What We DON'T Collect

  • Search query content or user input
  • URLs being scraped or accessed
  • Document content or scraped data
  • Authentication tokens or credentials
  • Personal information or identifying data

Disabling Telemetry

You can disable telemetry collection entirely:

Option 1: CLI Flag

npx urbox-docs-mcp-server@latest --no-telemetry

Option 2: Environment Variable

DOCS_MCP_TELEMETRY=false npx urbox-docs-mcp-server@latest

Option 3: Docker

docker run \
  -e DOCS_MCP_TELEMETRY=false \
  -v urbox-docs-data:/data \
  -p 6280:6280 \
  ghcr.io/dongtran0ai/docs-mcp-server:latest

For more details about our telemetry practices, see the Telemetry Guide.

Development

To develop or contribute to UrBox Document Server:

  • Fork the repository and create a feature branch.
  • Follow the code conventions in ARCHITECTURE.md.
  • Write clear commit messages (see Git guidelines above).
  • Open a pull request with a clear description of your changes.
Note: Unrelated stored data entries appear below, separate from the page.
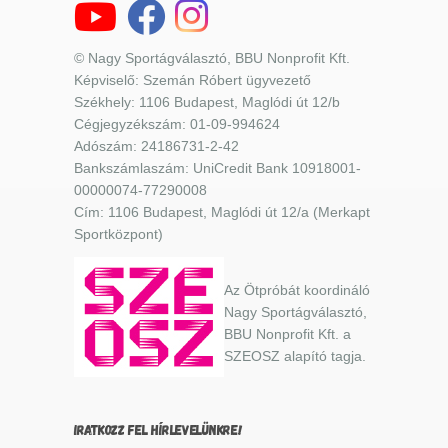
© Nagy Sportágválasztó, BBU Nonprofit Kft.
Képviselő: Szemán Róbert ügyvezető
Székhely: 1106 Budapest, Maglódi út 12/b
Cégjegyzékszám: 01-09-994624
Adószám: 24186731-2-42
Bankszámlaszám: UniCredit Bank 10918001-
00000074-77290008
Cím: 1106 Budapest, Maglódi út 12/a (Merkapt
Sportközpont)
Az Ötpróbát koordináló
Nagy Sportágválasztó,
BBU Nonprofit Kft. a
SZEOSZ alapító tagja.
IRATKOZZ FEL HÍRLEVELÜNKRE!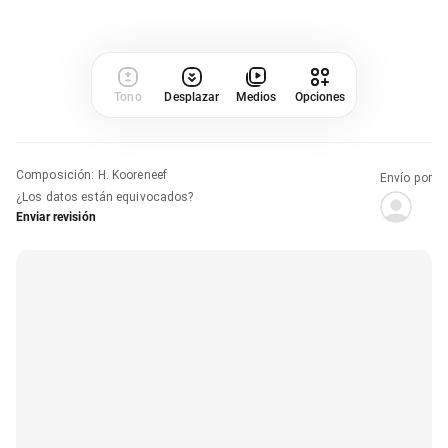
Tono
Desplazar
Medios
Opciones
Composición
:
H. Kooreneef
Envío por
¿Los datos están equivocados?
Enviar revisión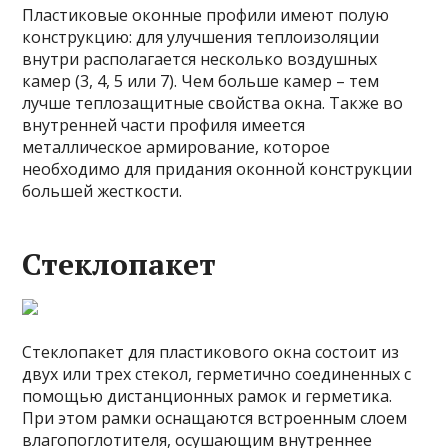
Пластиковые оконные профили имеют полую
конструкцию: для улучшения теплоизоляции
внутри располагается несколько воздушных
камер (3, 4, 5 или 7). Чем больше камер – тем
лучше теплозащитные свойства окна. Также во
внутренней части профиля имеется
металлическое армирование, которое
необходимо для придания оконной конструкции
большей жесткости.
Стеклопакет
Стеклопакет для пластикового окна состоит из
двух или трех стекол, герметично соединенных с
помощью дистанционных рамок и герметика.
При этом рамки оснащаются встроенным слоем
влагопоглотителя, осушающим внутреннее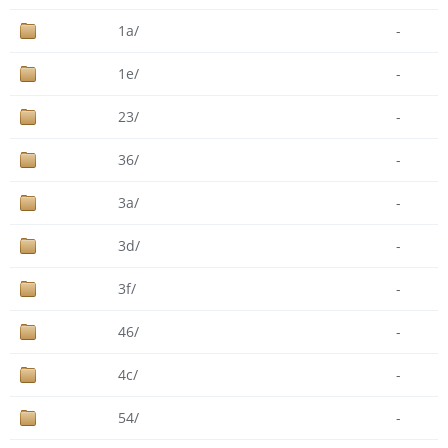
1a/
-
1e/
-
23/
-
36/
-
3a/
-
3d/
-
3f/
-
46/
-
4c/
-
54/
-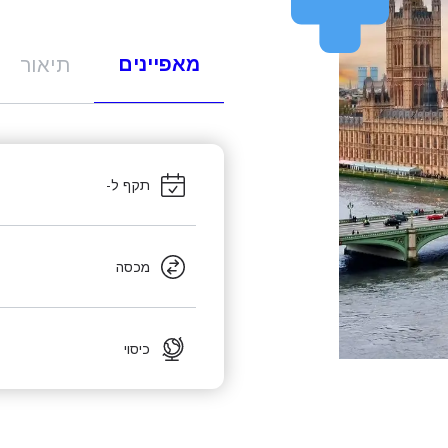
מאפיינים
תיאור
תקף ל-
מכסה
כיסוי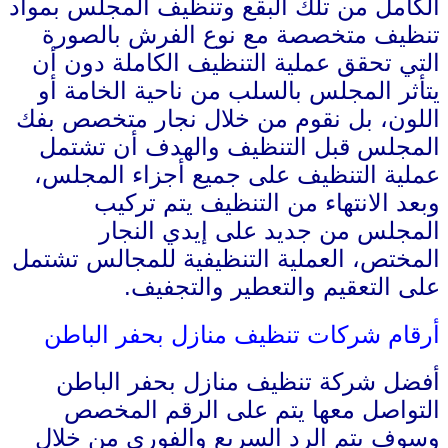
الكامل من تلك البقع وتنظيف المجلس بمواد
تنظيف متخصصة مع نوع الفرش بالصورة
التي تحقق عملية التنظيف الكاملة دون أن
يتأثر المجلس بالسلب من ناحية الخامة أو
اللون، بل نقوم من خلال نجار متخصص بفك
المجلس قبل التنظيف والهدف أن تشتمل
عملية التنظيف على جميع أجزاء المجلس،
وبعد الانتهاء من التنظيف يتم تركيب
المجلس من جديد على إيدي النجار
المختص، العملية التنظيفية للمجالس تشتمل
على التعقيم والتعطير والتجفيف.
أرقام شركات تنظيف منازل بحفر الباطن
أفضل شركة تنظيف منازل بحفر الباطن
التواصل معها يتم على الرقم المخصص
وسوف يتم الرد السريع والفوري من خلال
For questions or suggestions, open an issue.

Architecture

For details on the project's architecture and design principles, please see ARCHITECTURE.md.

This project is forked from arabold/docs-mcp-server and customized for UrBox internal use.

License

This project is licensed under the MIT License. See LICENSE for details.